I do have a case history and photos. Its below in my signature.  I will try to get new photos.  The phyto quench is powder.  it does not have devils claw.  Should I cold turkey stop with the banamine and give devils claw?   I just got a new farrier. literally yesterday.  He thinks the inflammation is because the feet were not being done correctly and toe was out of control. He hopes.  I just added the Atch, insulin and glucose test results to my case history..  They look normal. But im no vet.  God, I hope he get better with just being trimmed correctly.  I had a great farrier Lois but she fell ill.  And Remy was improving so much under Lois trimmings.  So I chose this other girl but he kept declining under her trimmings.    To the point he was laying down again.  He has not layed down in months.  Again, Please god, I hope this is the reason.  Otherwise, I dont know.  The only other thing, is the sensitivity to the belly. my horse loves to be groomed that is not normal for him to want to bite me and pinn his ears.    If all his numbers are normal for the past year.  Im not going to pay for xrays,  I think im going to spend money on getting him scoped and ultrasounded.  Thats my gut feeling.  I dont know.  Let me know if you think Im wrong.  

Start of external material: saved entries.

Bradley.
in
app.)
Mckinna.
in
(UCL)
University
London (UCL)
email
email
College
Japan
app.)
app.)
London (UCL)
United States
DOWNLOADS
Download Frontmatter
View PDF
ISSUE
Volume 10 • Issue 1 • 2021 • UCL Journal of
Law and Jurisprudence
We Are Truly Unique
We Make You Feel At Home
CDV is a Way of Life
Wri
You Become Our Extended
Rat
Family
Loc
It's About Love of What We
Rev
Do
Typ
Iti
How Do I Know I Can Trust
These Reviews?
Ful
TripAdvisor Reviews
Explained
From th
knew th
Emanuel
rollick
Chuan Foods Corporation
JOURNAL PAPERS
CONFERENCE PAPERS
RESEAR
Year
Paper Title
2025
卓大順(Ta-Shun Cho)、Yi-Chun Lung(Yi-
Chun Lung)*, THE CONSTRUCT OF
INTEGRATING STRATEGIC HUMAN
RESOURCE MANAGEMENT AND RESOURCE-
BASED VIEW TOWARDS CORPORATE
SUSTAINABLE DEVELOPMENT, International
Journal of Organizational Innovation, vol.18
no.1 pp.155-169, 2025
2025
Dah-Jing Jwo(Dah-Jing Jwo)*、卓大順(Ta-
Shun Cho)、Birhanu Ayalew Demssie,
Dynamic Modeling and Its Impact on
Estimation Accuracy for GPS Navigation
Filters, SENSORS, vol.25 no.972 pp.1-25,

One more thing.  In my account on this page,  in the identity section.  I have kept a diary of events.  Its a years worth, so its long.  I can provide that too.

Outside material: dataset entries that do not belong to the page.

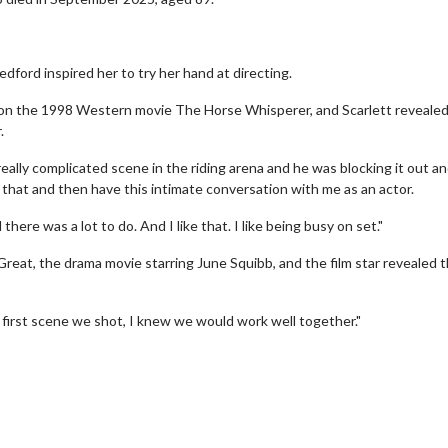
ford inspired her to try her hand at directing.
on the 1998 Western movie The Horse Whisperer, and Scarlett revealed
.
ally complicated scene in the riding arena and he was blocking it out a
hat and then have this intimate conversation with me as an actor.
d there was a lot to do. And I like that. I like being busy on set."
Great, the drama movie starring June Squibb, and the film star revealed 
erch
Movie Twosome - Wednes
he first scene we shot, I knew we would work well together."
l!
Wednesdays are made for Movie
Twosomes!
Click For Details
Click For Details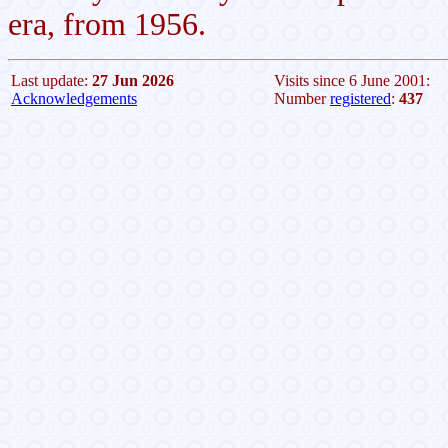
era, from 1956.
Last update:
27 Jun 2026
Visits since 6 June 2001:
Acknowledgements
Number
registered
:
437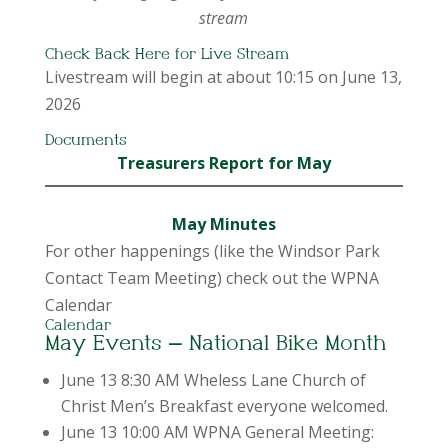
stream
Check Back Here for Live Stream
Livestream will begin at about 10:15 on June 13,
2026
Documents
Treasurers Report for May
May Minutes
For other happenings (like the Windsor Park
Contact Team Meeting) check out the WPNA
Calendar
Calendar
May Events – National Bike Month
June 13 8:30 AM Wheless Lane Church of
Christ Men’s Breakfast everyone welcomed.
June 13 10:00 AM WPNA General Meeting: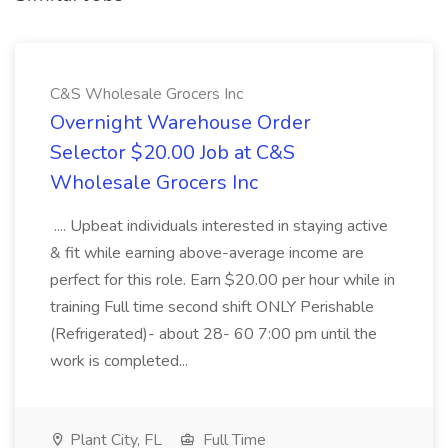
C&S Wholesale Grocers Inc
Overnight Warehouse Order
Selector $20.00 Job at C&S
Wholesale Grocers Inc
.... Upbeat individuals interested in staying active
& fit while earning above-average income are
perfect for this role. Earn $20.00 per hour while in
training Full time second shift ONLY Perishable
(Refrigerated)- about 28- 60 7:00 pm until the
work is completed...
Plant City, FL
Full Time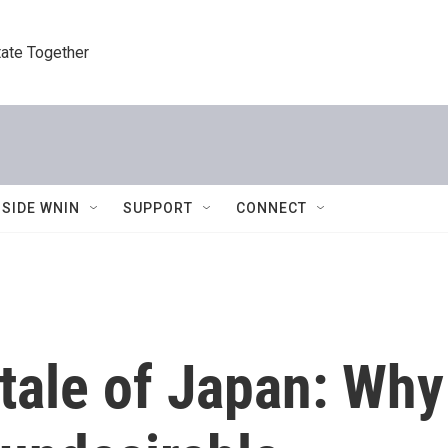
tate Together
NSIDE WNIN
SUPPORT
CONNECT
 tale of Japan: Wh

Im just putting this out there.  I would be happy to  pay for Dr Kellons advice.  Im not looking for free advice, Although I appreciate it.  Because this can be costly.  

Again Thanks, 

  Mel
--
MELANIE SCHWARTZ
DAVIE,  FLORIDA 33328
October 30, 2020
Remy's Case History: https://ecir.groups.io/g/CaseHistory/files/Melanie%20and%20Remy
Remys photos:  https://ecir.groups.io/g/CaseHistory/album?id=263092


Eleanor Kellon, VMD
 

Melanie,

His current labs really aren't consistent with endocrine related laminitis and it won't strike one foot dramatically worse either. Judging by the last films, there are several gas pockets in both feet.  The feet also look too short in vertical height to me and have poor sole depth. I would let them grow higher while keeping that toe way back because there is a large laminar wedge in there trying to grow out.  I would clip the hair back off the coronary band and use the angle of the uppermost growth to guide how far to back up the toe.

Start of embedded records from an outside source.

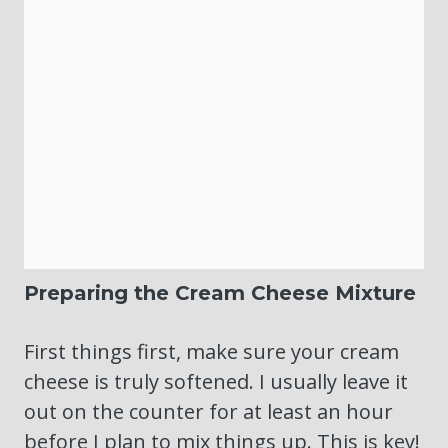
Preparing the Cream Cheese Mixture
First things first, make sure your cream
cheese is truly softened. I usually leave it
out on the counter for at least an hour
before I plan to mix things up. This is key!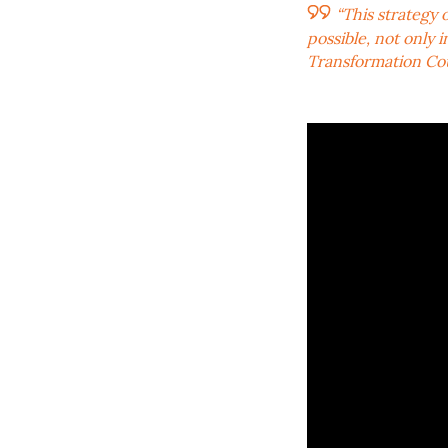
“This strategy
possible, not only 
Transformation Cou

Have you done any hay analyses with trace minerals? That could be the key to better hoof quality.
--
Eleanor in PA

www.drkellon.com 
EC Owner 2001


 

Hi Mel,

I see Dr. Kellon has addressed Remy’s situation and that’s good news!  I, too felt the blood values didn’t scream metabolic but if that’s what your vet said, so be it.  Sorry, I overlooked the photos for some reason.  I was hoping to see what Remy looked like when you thought he was too thin and what he looks like now, when I might think he was too heavy.  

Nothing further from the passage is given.